Atteinte à la vie privée?

Des conclusions démenties et des méthodes décriées par l'avocate de la plaignante. "C’est n’importe quoi. Ils utilisent les mêmes plans plusieurs fois dans le montage, parfois avec des angles différents", assure-t-elle à nos confrères de L'informé.

Alors ces méthodes de filature sont-elles condamnées par la justice? Pas selon la cour d'appel de Caen qui estime que les atteintes à la vie privée de la salariée ne sont "pas disproportionnées au regard de la nécessaire et légitime préservation des droits de l’assureur et des intérêts de la collectivité". Elle juge que Gan "est tout à fait légitime à produire ce rapport en justice", dans sa décision, citée par L'informé.

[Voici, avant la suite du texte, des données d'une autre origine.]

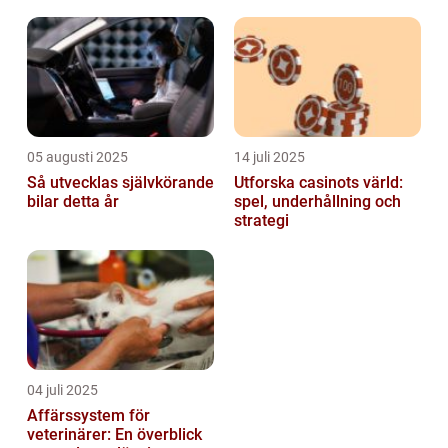
05 augusti 2025
14 juli 2025
Så utvecklas självkörande
Utforska casinots värld:
bilar detta år
spel, underhållning och
strategi
04 juli 2025
Affärssystem för
veterinärer: En överblick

Badminton et arrêt maladie

Au-delà du cas de cette employée de jardinerie, les entreprises peuvent être confrontées à ce genre de difficultés lorsque des employés se livrent à des activités personnelles incompatibles avec leur arrêt de travail, selon Pauline Tannai, avocate au cabinet Hakiki Associés.

"Il y avait une jurisprudence sur le sujet: un employé faisait des compétitions de badminton alors qu'il était en arrêt parce qu'il avait mal à l'épaule", se souvient l'avocate, interviewée sur BFM Business. "L’employeur est démuni face à cette situation."

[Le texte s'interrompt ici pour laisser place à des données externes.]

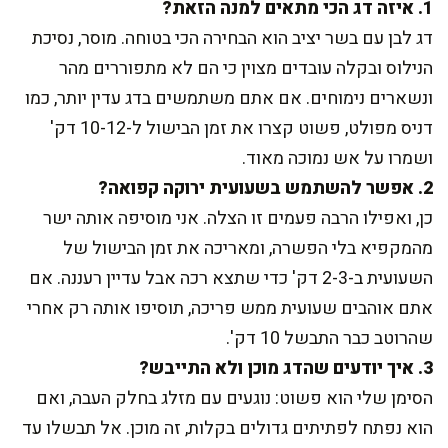
1. איזה דג הכי מתאים למנה הזאת?
דג לבן עם בשר יציב הוא הבחירה הכי בטוחה. מוסר, נסיכת
הנילוס ובקלה עובדים מצוין כי הם לא מתפוררים מהר
ונשארים נימוחים. אם אתם משתמשים בדג עדין יותר, כמו
דניס מפולט, פשוט קצרו את זמן הבישול ל-10-12 דק'
ושמרו על אש נמוכה מאוד.
2. אפשר להשתמש בשעועית ירוקה קפואה?
כן, ואפילו הרבה פעמים זו הצלה. אני מוסיפה אותה ישר
מהמקפיא בלי הפשרה, ומאריכה את זמן הבישול של
השעועית ב-2-3 דק' כדי שתצא רכה אבל עדיין רעננה. אם
אתם אוהבים שעועית ממש פריכה, תוסיפו אותה רק אחרי
שהרוטב כבר התבשל 10 דק'.
3. איך יודעים שהדג מוכן ולא התייבש?
הסימן שלי הוא פשוט: נוגעים עם מזלג בחלק העבה, ואם
הוא נפתח לפתיתים גדולים בקלות, זה מוכן. אל תבשלו עד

Pour ce qui est de la jardinière, la cour a conclu, sans lien avec la filature réalisée, que les six pathologies de l'employée étaient d'origine professionnelle, mais n'a pas déclaré la société responsable. La justice a considéré que l'entreprise avait pris les mesures nécessaires pour protéger sa salariée et ne reconnait pas la "faute inexcusable". L'histoire n'est pas encore tout à fait finie puisque la plaignante va se pourvoir en cassation.